▸ WHAT TO PRODUCE: Return nothing but the lines from the one with "07340 Alaró" through the one with "Kabkab Dates: The" in the data below, word for word and without pictures.

+---+

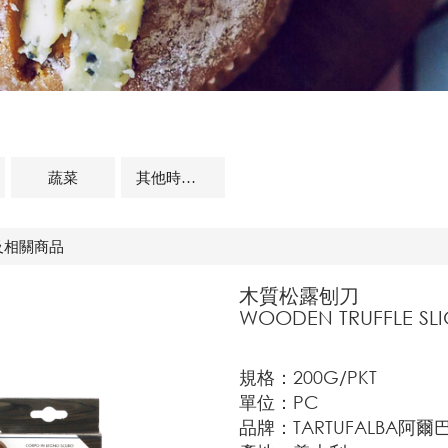
蔬菜
其他時蔬及相關商品
及相關商品
木質松露刨刀
WOODEN TRUFFLE SLI
規格：200G/PKT
單位：PC
品牌：TARTUFALBA阿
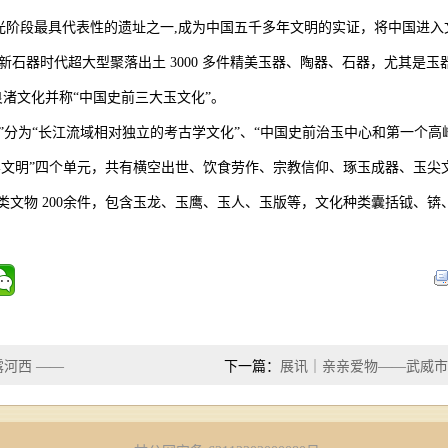
阶段最具代表性的遗址之一,成为中国五千多年文明的实证，将中国进入文
次，出现新石器时代超大型聚落出土 3000 多件精美玉器、陶器、石器，尤其
渚文化并称“中国史前三大玉文化”。
”分为“长江流域相对独立的考古学文化”、“中国史前治玉中心和第一个高
的世界文明”四个单元，共有横空出世、饮食劳作、宗教信仰、琢玉成器、玉
类文物 200余件，包含玉龙、玉鹰、玉人、玉版等，文化种类囊括钺、
露河西 ——
下一篇：
展讯｜亲亲爱物——武威市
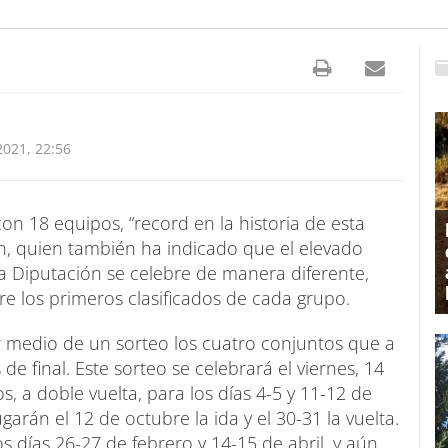
021, 22:56
on 18 equipos, “record en la historia de esta
, quien también ha indicado que el elevado
 Diputación se celebre de manera diferente,
re los primeros clasificados de cada grupo.
or medio de un sorteo los cuatro conjuntos que a
de final. Este sorteo se celebrará el viernes, 14
os, a doble vuelta, para los días 4-5 y 11-12 de
arán el 12 de octubre la ida y el 30-31 la vuelta.
 días 26-27 de febrero y 14-15 de abril, y aún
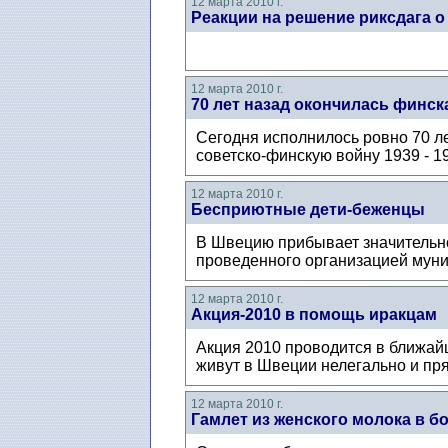
12 марта 2010 г.
Реакции на решение риксдага о
12 марта 2010 г.
70 лет назад окончилась финск
Сегодня исполнилось ровно 70 л
советско-финскую войну 1939 - 19
12 марта 2010 г.
Бесприютные дети-беженцы
В Швецию прибывает значительно
проведенного организацией муни
12 марта 2010 г.
Акция-2010 в помощь иракцам
Акция 2010 проводится в ближайш
живут в Швеции нелегально и пря
12 марта 2010 г.
Гамлет из женского молока в б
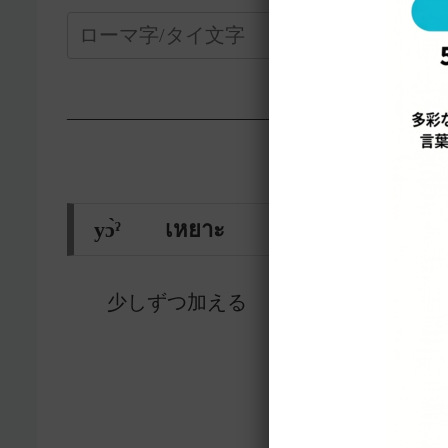
—————————————————-
yɔ̀ˀ เหยาะ
少しずつ加える
18098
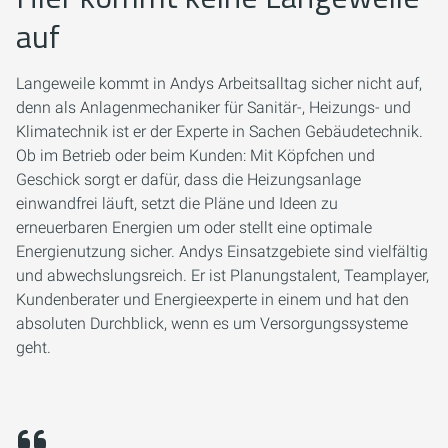
auf
Langeweile kommt in Andys Arbeitsalltag sicher nicht auf,
denn als Anlagenmechaniker für Sanitär-, Heizungs- und
Klimatechnik ist er der Experte in Sachen Gebäudetechnik.
Ob im Betrieb oder beim Kunden: Mit Köpfchen und
Geschick sorgt er dafür, dass die Heizungsanlage
einwandfrei läuft, setzt die Pläne und Ideen zu
erneuerbaren Energien um oder stellt eine optimale
Energienutzung sicher. Andys Einsatzgebiete sind vielfältig
und abwechslungsreich. Er ist Planungstalent, Teamplayer,
Kundenberater und Energieexperte in einem und hat den
absoluten Durchblick, wenn es um Versorgungssysteme
geht.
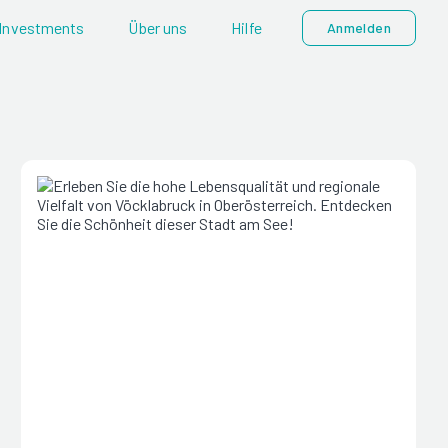
Investments
Über uns
Hilfe
Anmelden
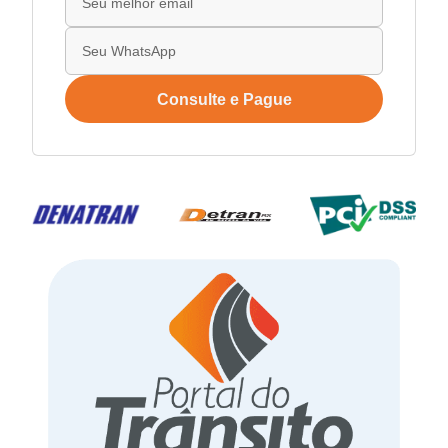
Consulte e Pague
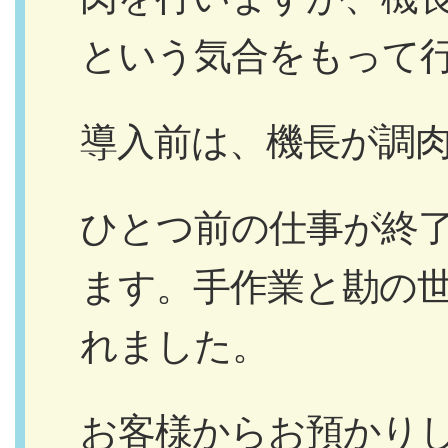
という気合をもって
導入前は、機長が調
ひとつ前の仕事が終
ます。手作業と勘の
れました。
お客様からお預かり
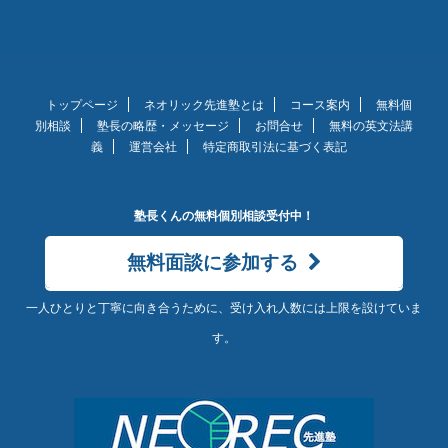
トップページ
ネオリック先進塾とは
コース案内
無料個
別相談
塾長の略歴・メッセージ
お問合せ
無料の英文法講
義
運営会社
特定商取引法に基づく表記
塾長くんの無料個別相談受付中！
無料面談に参加する
一人ひとりと丁寧に向き合うために、受け入れ人数には上限を設けていま
す。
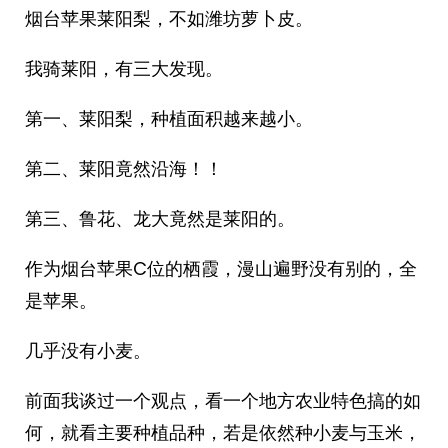
烟台苹果莱阳梨，不如潍坊萝卜皮。
我骑莱阳，有三大发现。
第一、莱阳梨，种植面积越来越小。
第二、莱阳竟然沿海！！
第三、鲁花、龙大竟然是莱阳的。
作为烟台苹果C位的栖霞，漫山遍野没有别的，全
是苹果。
几乎没有小麦。
前面我谈过一个观点，看一个地方农业特色搞的如
何，就看主要种植品种，若是依然种小麦与玉米，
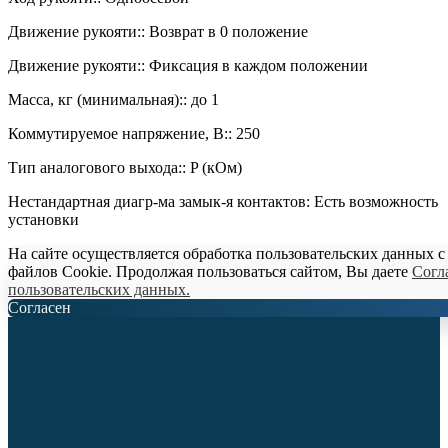
Движение рукояти:: Возврат в 0 положение
Движение рукояти:: Фиксация в каждом положении
Масса, кг (минимальная):: до 1
Коммутируемое напряжение, В:: 250
Тип аналогового выхода:: P (кОм)
Нестандартная диагр-ма замык-я контактов: Есть возможность
установки
На сайте осуществляется обработка пользовательских данных 
файлов Cookie. Продолжая пользоваться сайтом, Вы даете
Согл
пользовательских данных
.
Согласен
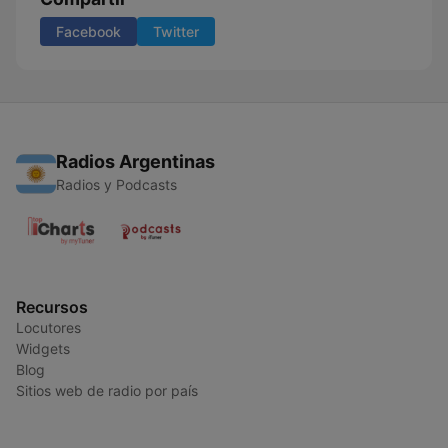
Facebook
Twitter
Radios Argentinas
Radios y Podcasts
Recursos
Locutores
Widgets
Blog
Sitios web de radio por país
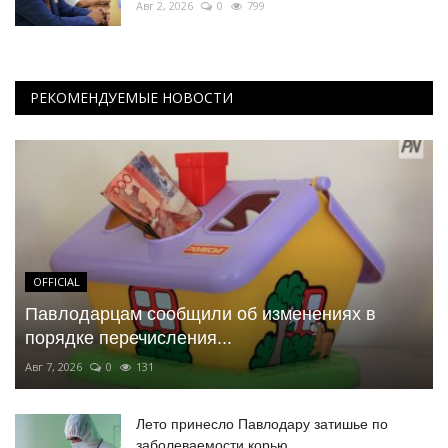
Авг 2, 2026
0
799
РЕКОМЕНДУЕМЫЕ НОВОСТИ
OFFICIAL
Павлодарцам сообщили об изменениях в
порядке перечисления...
Авг 7, 2026
0
131
Лето принесло Павлодару затишье по
заболеваемости корью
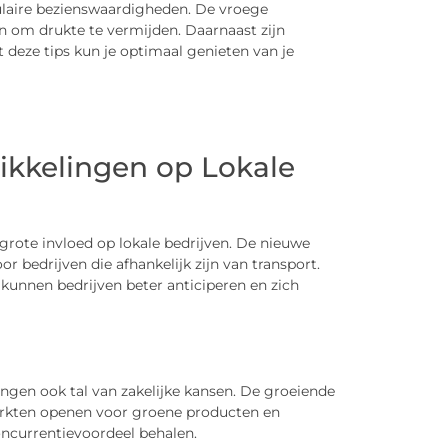
ulaire bezienswaardigheden. De vroege
n om drukte te vermijden. Daarnaast zijn
deze tips kun je optimaal genieten van je
ikkelingen op Lokale
rote invloed op lokale bedrijven. De nieuwe
 bedrijven die afhankelijk zijn van transport.
kunnen bedrijven beter anticiperen en zich
ngen ook tal van zakelijke kansen. De groeiende
rkten openen voor groene producten en
oncurrentievoordeel behalen.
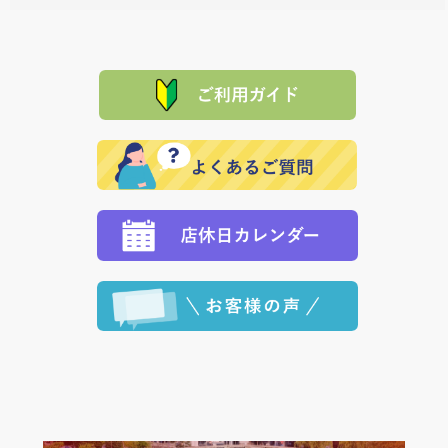
料一覧表
をご確認ください。
は、メールにてご連絡下さい。早急に 商品を交換させ
当サイトは「前払い」の決済となります。お支払方法
て頂きます。（諸事情により交換できない場合は、商
に「銀行振込」 「郵便振込（ぱるる）」をご指定され
「産地直送」の商品を複数購入された場合は、それぞ
品代金を返金いたします。）
た場合、お客様からの ご入金を確認した後で、商品を
れの生産メーカーからお客様の元へ直送いたしますの
その際は誠に申し訳ありませんが、当協会までご注文
発送いたします。
で、 それぞれ個別に送料が必要になります。
と異なった商品等を着払いにてお送り頂きますようお
※「クレジットカード」「PayPay」「楽天ペイ」を指
願いいたします。
定された場合は、準備出来次第の便にてお送りいたし
ます。 （到着日指定をされている場合は、ご指定の日
程に合わせてお届けいたします。）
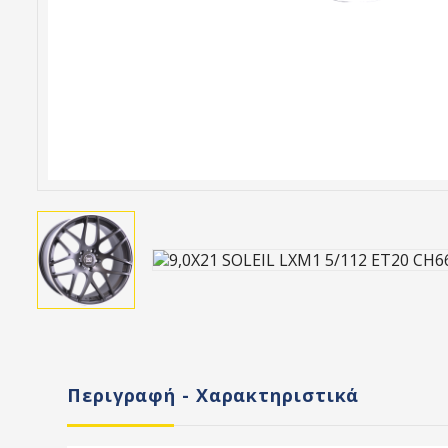
Περιγραφή - Χαρακτηριστικά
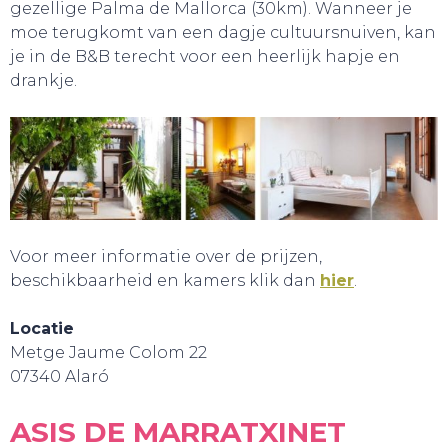
gezellige Palma de Mallorca (30km). Wanneer je
moe terugkomt van een dagje cultuursnuiven, kan
je in de B&B terecht voor een heerlijk hapje en
drankje.
Voor meer informatie over de prijzen,
beschikbaarheid en kamers klik dan
hier
.
GA UIT!
Locatie
Metge Jaume Colom 22
07340 Alaró
ASIS DE MARRATXINET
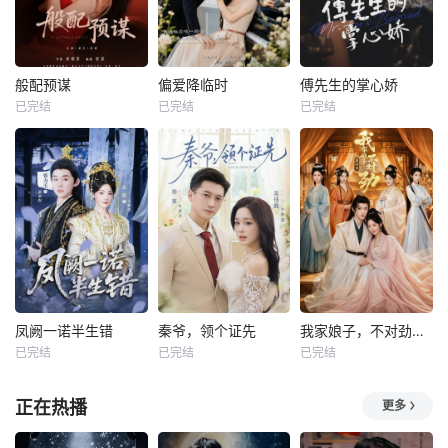
般配预谋
偏爱降临时
傅先生的掌心娇
已完结
已完结
已完结
凤阙一诺半生错
秦爷，领个证先
我家娘子，不对劲第四季
已完结
已完结
已完结
正在热播
更多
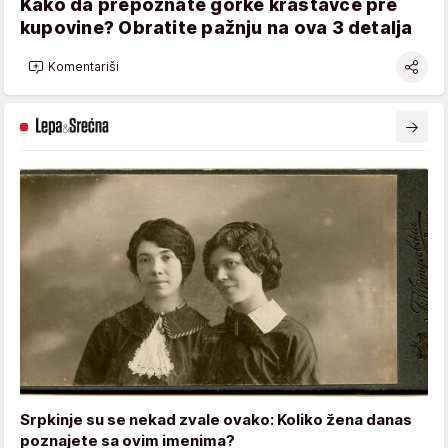
Kako da prepoznate gorke krastavce pre
kupovine? Obratite pažnju na ova 3 detalja
Komentariši
Srpkinje su se nekad zvale ovako: Koliko žena danas
poznajete sa ovim imenima?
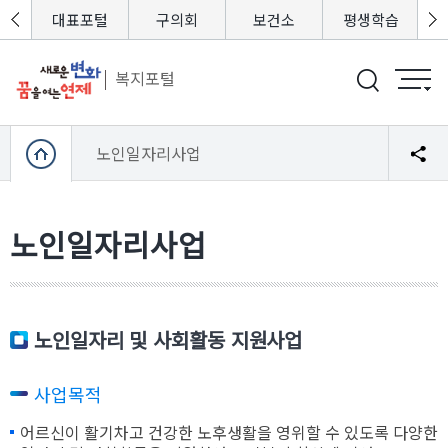
포털
대표포털
구의회
보건소
평생학습
복지포털
노인일자리사업
노인일자리사업
노인일자리 및 사회활동 지원사업
사업목적
어르신이 활기차고 건강한 노후생활을 영위할 수 있도록 다양한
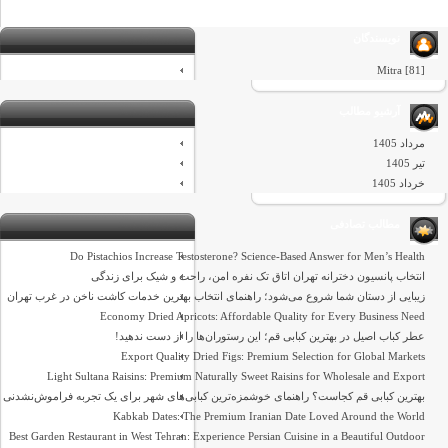
نویسندگان
Mitra [81]
آرشیو مطالب
مرداد 1405
تیر 1405
خرداد 1405
مطالب تصادفی
Do Pistachios Increase Testosterone? Science-Based Answer for Men’s Health
انتخاب پانسیون دخترانه تهران اتاق تک نفره امن، راحت و شیک برای زندگی
زیبایی از دستان شما شروع می‌شود؛ راهنمای انتخاب بهترین خدمات کاشت ناخن در غرب تهران
Economy Dried Apricots: Affordable Quality for Every Business Need
عطر کباب اصیل در بهترین کبابی قم؛ این رستوران‌ها را از دست ندهید!
Export Quality Dried Figs: Premium Selection for Global Markets
Light Sultana Raisins: Premium Naturally Sweet Raisins for Wholesale and Export
بهترین کبابی قم کجاست؟ راهنمای خوشمزه‌ترین کبابی‌های شهر برای یک تجربه فراموش‌نشدنی
Kabkab Dates: The Premium Iranian Date Loved Around the World
Best Garden Restaurant in West Tehran: Experience Persian Cuisine in a Beautiful Outdoor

+---+

▸ TASK OUTPUT:
07340 Alaró
ASIS DE MARRATXINET
般配预谋
偏爱降临时
傅先生的掌心娇
已完结
已完结
已完结
凤阙一诺半生错
秦爷，领个证先
我家娘子，不对劲第四季
已完结
已完结
已完结
正在热播
更多
Kako da prepoznate gorke krastavce pre
kupovine? Obratite pažnju na ova 3 detalja
Komentariši
Srpkinje su se nekad zvale ovako: Koliko žena danas
poznajete sa ovim imenima?
포털
대표포털
구의회
보건소
평생학습
복지포털
노인일자리사업
노인일자리사업
노인일자리 및 사회활동 지원사업
사업목적
어르신이 활기차고 건강한 노후생활을 영위할 수 있도록 다양한
نویسندگان
Mitra [81]
آرشیو مطالب
مرداد 1405
تیر 1405
خرداد 1405
مطالب تصادفی
Do Pistachios Increase Testosterone? Science-Based Answer for Men’s Health
انتخاب پانسیون دخترانه تهران اتاق تک نفره امن، راحت و شیک برای زندگی
زیبایی از دستان شما شروع می‌شود؛ راهنمای انتخاب بهترین خدمات کاشت ناخن در غرب تهران
Economy Dried Apricots: Affordable Quality for Every Business Need
عطر کباب اصیل در بهترین کبابی قم؛ این رستوران‌ها را از دست ندهید!
Export Quality Dried Figs: Premium Selection for Global Markets
Light Sultana Raisins: Premium Naturally Sweet Raisins for Wholesale and Export
بهترین کبابی قم کجاست؟ راهنمای خوشمزه‌ترین کبابی‌های شهر برای یک تجربه فراموش‌نشدنی
Kabkab Dates: The Premium Iranian Date Loved Around the World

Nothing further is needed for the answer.